_WORK TO COMPLETE_
What lines in the records below include the word "گیری"? Return each one.
[[ LISTED RECORDS, beginning ]]
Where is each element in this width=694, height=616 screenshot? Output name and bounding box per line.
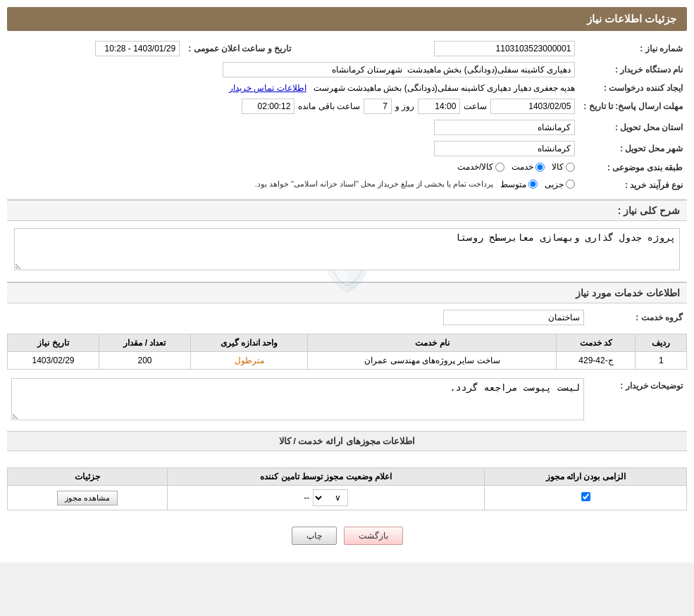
need-number-label: شماره نیاز : xyxy=(579,38,687,59)
need-desc-textarea[interactable]: پروژه جدول گذاری وبهسازی معابرسطح روستا xyxy=(14,228,680,270)
main-info-table: شماره نیاز : تاریخ و ساعت اعلان عمومی : … xyxy=(7,38,687,194)
service-group-input[interactable] xyxy=(443,310,584,325)
services-section-title: اطلاعات خدمات مورد نیاز xyxy=(7,282,687,303)
deadline-remaining-label: ساعت باقی مانده xyxy=(298,101,360,111)
category-radio-group: کالا خدمت کالا/خدمت xyxy=(457,162,575,172)
perm-header-details: جزئیات xyxy=(8,468,168,486)
back-button[interactable]: بازگشت xyxy=(344,527,403,545)
grid-header-name: نام خدمت xyxy=(308,334,557,352)
category-kala-khedmat-label: کالا/خدمت xyxy=(457,162,493,172)
need-number-input[interactable] xyxy=(434,41,575,56)
perm-header-required: الزامی بودن ارائه مجوز xyxy=(485,468,687,486)
perm-required-checkbox[interactable] xyxy=(581,492,590,501)
row-unit: مترطول xyxy=(190,352,307,370)
services-label: اطلاعات خدمات مورد نیاز xyxy=(576,287,680,298)
deadline-label: مهلت ارسال پاسخ: تا تاریخ : xyxy=(579,96,687,117)
requester-value: هدیه جعفری دهیار دهیاری کاشینه سفلی(دودا… xyxy=(314,83,576,93)
city-label: شهر محل تحویل : xyxy=(579,138,687,159)
permissions-table: الزامی بودن ارائه مجوز اعلام وضعیت مجوز … xyxy=(7,467,687,510)
requester-label: ایجاد کننده درخواست : xyxy=(579,80,687,96)
page-title: جزئیات اطلاعات نیاز xyxy=(587,13,676,25)
requester-contact-link[interactable]: اطلاعات تماس خریدار xyxy=(229,83,306,93)
buyer-notes-textarea[interactable]: لیست پیوست مراجعه گردد. xyxy=(11,378,584,420)
purchase-jozii-label: جزیی xyxy=(545,180,564,189)
page-header: جزئیات اطلاعات نیاز xyxy=(7,7,687,31)
services-grid: ردیف کد خدمت نام خدمت واحد اندازه گیری ت… xyxy=(7,334,687,370)
province-input[interactable] xyxy=(434,120,575,135)
grid-header-quantity: تعداد / مقدار xyxy=(99,334,191,352)
province-label: استان محل تحویل : xyxy=(579,117,687,138)
permissions-title: اطلاعات مجوزهای ارائه خدمت / کالا xyxy=(279,436,416,446)
view-permit-button[interactable]: مشاهده مجوز xyxy=(57,491,118,505)
announce-label: تاریخ و ساعت اعلان عمومی : xyxy=(184,38,295,59)
announce-value-input[interactable] xyxy=(95,41,180,56)
row-code: ج-42-429 xyxy=(557,352,636,370)
purchase-radio-mutavasset[interactable] xyxy=(528,180,538,189)
grid-header-unit: واحد اندازه گیری xyxy=(190,334,307,352)
category-kala-label: کالا xyxy=(552,162,564,172)
print-button[interactable]: چاپ xyxy=(292,527,337,545)
purchase-mutavasset-label: متوسط xyxy=(500,180,526,189)
purchase-type-label: نوع فرآیند خرید : xyxy=(579,177,687,194)
grid-header-code: کد خدمت xyxy=(557,334,636,352)
category-label: طبقه بندی موضوعی : xyxy=(579,159,687,177)
deadline-days-input[interactable] xyxy=(364,99,392,114)
category-khedmat-label: خدمت xyxy=(512,162,533,172)
row-quantity: 200 xyxy=(99,352,191,370)
row-date: 1403/02/29 xyxy=(8,352,99,370)
row-service-name: ساخت سایر پروژه‌های مهندسی عمران xyxy=(308,352,557,370)
page-wrapper: جزئیات اطلاعات نیاز شماره نیاز : تاریخ و… xyxy=(0,0,694,562)
perm-row: ∨ -- مشاهده مجوز xyxy=(8,486,687,510)
deadline-time-label: ساعت xyxy=(464,101,487,111)
footer-buttons: بازگشت چاپ xyxy=(7,516,687,555)
deadline-days-label: روز و xyxy=(395,101,414,111)
row-number: 1 xyxy=(636,352,687,370)
need-desc-area: 🛡️ پروژه جدول گذاری وبهسازی معابرسطح روس… xyxy=(7,225,687,276)
grid-header-date: تاریخ نیاز xyxy=(8,334,99,352)
buyer-org-input[interactable] xyxy=(223,62,575,77)
need-desc-section-title: شرح کلی نیاز : xyxy=(7,199,687,221)
permissions-section-bar: اطلاعات مجوزهای ارائه خدمت / کالا xyxy=(7,431,687,451)
buyer-org-label: نام دستگاه خریدار : xyxy=(579,59,687,80)
perm-status-select[interactable]: ∨ xyxy=(313,489,348,506)
deadline-date-input[interactable] xyxy=(490,99,575,114)
city-input[interactable] xyxy=(434,141,575,156)
grid-header-row: ردیف xyxy=(636,334,687,352)
category-radio-kala[interactable] xyxy=(566,163,575,172)
table-row: 1 ج-42-429 ساخت سایر پروژه‌های مهندسی عم… xyxy=(8,352,687,370)
category-radio-kala-khedmat[interactable] xyxy=(495,163,504,172)
deadline-remaining-input[interactable] xyxy=(242,99,295,114)
perm-status-value: -- xyxy=(304,493,309,503)
buyer-notes-table: توضیحات خریدار : لیست پیوست مراجعه گردد. xyxy=(7,375,687,425)
need-desc-label: شرح کلی نیاز : xyxy=(618,205,680,216)
purchase-type-radio-group: جزیی متوسط پرداخت تمام یا بخشی از مبلغ خ… xyxy=(255,180,576,189)
service-group-label: گروه خدمت : xyxy=(588,307,687,328)
category-radio-khedmat[interactable] xyxy=(535,163,545,172)
purchase-type-note: پرداخت تمام یا بخشی از مبلغ خریداز محل "… xyxy=(255,180,494,189)
service-group-table: گروه خدمت : xyxy=(7,307,687,328)
perm-header-status: اعلام وضعیت مجوز توسط تامین کننده xyxy=(168,468,485,486)
purchase-radio-jozii[interactable] xyxy=(566,180,575,189)
deadline-time-input[interactable] xyxy=(418,99,460,114)
buyer-notes-label: توضیحات خریدار : xyxy=(588,375,687,425)
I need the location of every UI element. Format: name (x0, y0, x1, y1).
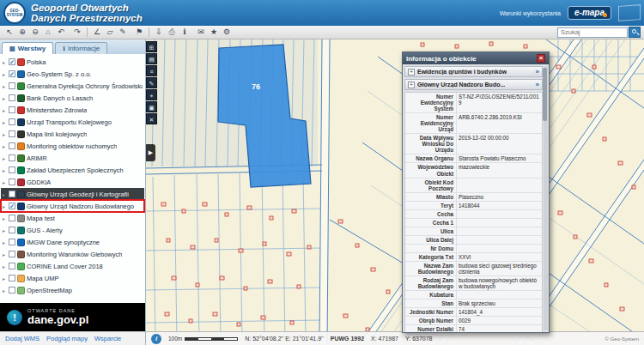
measure-area-button[interactable]: ▱ (104, 27, 116, 38)
pointer-tool-button[interactable]: ↖ (3, 27, 15, 38)
info-tool-button[interactable]: ℹ (179, 27, 191, 38)
layer-checkbox[interactable] (9, 118, 15, 125)
layer-checkbox[interactable] (9, 179, 15, 185)
scrollbar-thumb[interactable] (543, 68, 547, 121)
layer-checkbox[interactable] (9, 203, 15, 209)
sidebar-layer-mapa-test[interactable]: ▸Mapa test (1, 212, 144, 224)
map-side-tool-select[interactable]: ▣ (146, 101, 157, 112)
layer-checkbox[interactable] (9, 94, 15, 101)
layer-checkbox[interactable] (9, 166, 15, 173)
draw-button[interactable]: ✎ (117, 27, 129, 38)
expander-icon[interactable]: ▸ (3, 83, 7, 89)
marker-button[interactable]: ⚑ (133, 27, 145, 38)
layer-checkbox[interactable] (9, 239, 15, 245)
sidebar-layer-osm[interactable]: ▸OpenStreetMap (1, 284, 144, 296)
map-side-tool-expand[interactable]: ⊞ (146, 41, 157, 52)
expander-icon[interactable]: ▸ (3, 288, 7, 294)
layer-checkbox[interactable] (9, 106, 15, 113)
cadastral-map[interactable]: 76 (146, 39, 644, 345)
expander-icon[interactable]: ▸ (3, 215, 7, 221)
layer-checkbox[interactable] (9, 58, 15, 65)
sidebar-layer-gddkia[interactable]: ▸GDDKiA (1, 176, 144, 188)
map-side-tool-layers[interactable]: ▤ (146, 53, 157, 64)
sidebar-layer-gus[interactable]: ▸GUS - Alerty (1, 224, 144, 236)
sidebar-layer-imgw[interactable]: ▸IMGW Dane synoptyczne (1, 236, 144, 248)
search-input[interactable] (557, 27, 628, 38)
expander-icon[interactable]: ▸ (3, 143, 7, 149)
emapa-logo[interactable]: e-mapa (568, 6, 611, 20)
layer-checkbox[interactable] (9, 142, 15, 149)
sidebar-collapse-handle[interactable]: ▶ (146, 144, 155, 161)
map-canvas[interactable]: 76 ⊞ ▤ ≡ ✎ ⌖ ▣ ✕ ▶ Informacja o obiekcie… (146, 39, 644, 345)
sidebar-layer-gdos[interactable]: ▸Generalna Dyrekcja Ochrony Środowiska (1, 80, 144, 92)
layer-checkbox[interactable] (9, 154, 15, 161)
sidebar-layer-zus[interactable]: ▸Zakład Ubezpieczeń Społecznych (1, 164, 144, 176)
dane-gov-banner[interactable]: ! OTWARTE DANE dane.gov.pl (0, 303, 145, 331)
layer-checkbox[interactable] (9, 70, 15, 77)
settings-button[interactable]: ⚙ (221, 27, 233, 38)
sidebar-layer-gleby[interactable]: ▸Monitoring Warunków Glebowych (1, 248, 144, 260)
contact-button[interactable]: ✉ (195, 27, 207, 38)
home-extent-button[interactable]: ⌂ (42, 27, 54, 38)
zoom-in-button[interactable]: ⊕ (16, 27, 28, 38)
add-wms-link[interactable]: Dodaj WMS (5, 335, 39, 342)
expander-icon[interactable]: ▸ (3, 155, 7, 161)
sidebar-layer-arimr[interactable]: ▸ARiMR (1, 152, 144, 164)
crs-label[interactable]: PUWG 1992 (331, 336, 364, 342)
layer-checkbox[interactable] (9, 287, 15, 294)
expander-icon[interactable]: ▸ (3, 203, 7, 209)
prev-view-button[interactable]: ↶ (55, 27, 67, 38)
accordion-egib[interactable]: + Ewidencja gruntów i budynków » (404, 66, 543, 77)
measure-length-button[interactable]: ∠ (91, 27, 103, 38)
layer-checkbox[interactable] (9, 251, 15, 257)
sidebar-layer-polska[interactable]: ▸Polska (1, 56, 144, 68)
expander-icon[interactable]: ▸ (3, 275, 7, 281)
map-side-tool-close[interactable]: ✕ (146, 113, 157, 124)
sidebar-layer-monitoring[interactable]: ▸Monitoring obiektów ruchomych (1, 140, 144, 152)
map-preview-link[interactable]: Podgląd mapy (46, 335, 88, 342)
expander-icon[interactable]: ▸ (3, 167, 7, 173)
map-side-tool-draw[interactable]: ✎ (146, 77, 157, 88)
info-panel-header[interactable]: Informacja o obiekcie × (403, 52, 549, 64)
map-side-tool-center[interactable]: ⌖ (146, 89, 157, 100)
layer-checkbox[interactable] (9, 275, 15, 281)
sidebar-layer-mz[interactable]: ▸Ministerstwo Zdrowia (1, 104, 144, 116)
next-view-button[interactable]: ↷ (71, 27, 83, 38)
tab-informacje[interactable]: ℹ Informacje (55, 42, 107, 54)
expander-icon[interactable]: ▸ (3, 179, 7, 185)
expander-icon[interactable]: ▸ (3, 131, 7, 137)
search-button[interactable] (629, 27, 641, 38)
sidebar-layer-bdl[interactable]: ▸Bank Danych o Lasach (1, 92, 144, 104)
accordion-gunb[interactable]: + Główny Urząd Nadzoru Budo... » (404, 79, 543, 90)
layer-checkbox[interactable] (9, 82, 15, 89)
print-button[interactable]: ⎙ (166, 27, 178, 38)
map-side-tool-legend[interactable]: ≡ (146, 65, 157, 76)
favorites-button[interactable]: ★ (208, 27, 220, 38)
layer-checkbox[interactable] (9, 130, 15, 137)
expander-icon[interactable]: ▸ (3, 71, 7, 77)
expander-icon[interactable]: ▸ (3, 227, 7, 233)
sidebar-layer-geosystem[interactable]: ▸Geo-System Sp. z o.o. (1, 68, 144, 80)
layer-checkbox[interactable] (9, 215, 15, 221)
zoom-out-button[interactable]: ⊖ (29, 27, 41, 38)
panel-scrollbar[interactable] (544, 66, 548, 330)
sidebar-layer-ump[interactable]: ▸Mapa UMP (1, 272, 144, 284)
expander-icon[interactable]: ▸ (3, 263, 7, 269)
expander-icon[interactable]: ▸ (3, 239, 7, 245)
support-link[interactable]: Wsparcie (94, 335, 121, 342)
locate-button[interactable]: i (151, 334, 161, 344)
sidebar-layer-gunb[interactable]: ▸Główny Urząd Nadzoru Budowlanego (1, 200, 144, 212)
close-icon[interactable]: × (537, 54, 545, 63)
terms-link[interactable]: Warunki wykorzystania (500, 10, 561, 16)
sidebar-layer-corine[interactable]: ▸CORINE Land Cover 2018 (1, 260, 144, 272)
sidebar-layer-gugik[interactable]: ▸Główny Urząd Geodezji i Kartografii (1, 188, 144, 200)
sidebar-layer-utk[interactable]: ▸Urząd Transportu Kolejowego (1, 116, 144, 128)
layer-checkbox[interactable] (9, 263, 15, 269)
expander-icon[interactable]: ▸ (3, 191, 7, 197)
expander-icon[interactable]: ▸ (3, 107, 7, 113)
layer-checkbox[interactable] (9, 227, 15, 233)
sidebar-layer-koleje[interactable]: ▸Mapa linii kolejowych (1, 128, 144, 140)
tab-warstwy[interactable]: ▤ Warstwy (2, 42, 53, 54)
layer-checkbox[interactable] (9, 191, 15, 197)
download-button[interactable]: ⇩ (153, 27, 165, 38)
[[ LISTED RECORDS, end ]]
_OUTPUT OF THE TASK_
services-grid: ردیف کد خدمت نام خدمت واحد اندازه گیری ت… xyxy=(7,334,687,370)
grid-header-unit: واحد اندازه گیری xyxy=(190,334,307,352)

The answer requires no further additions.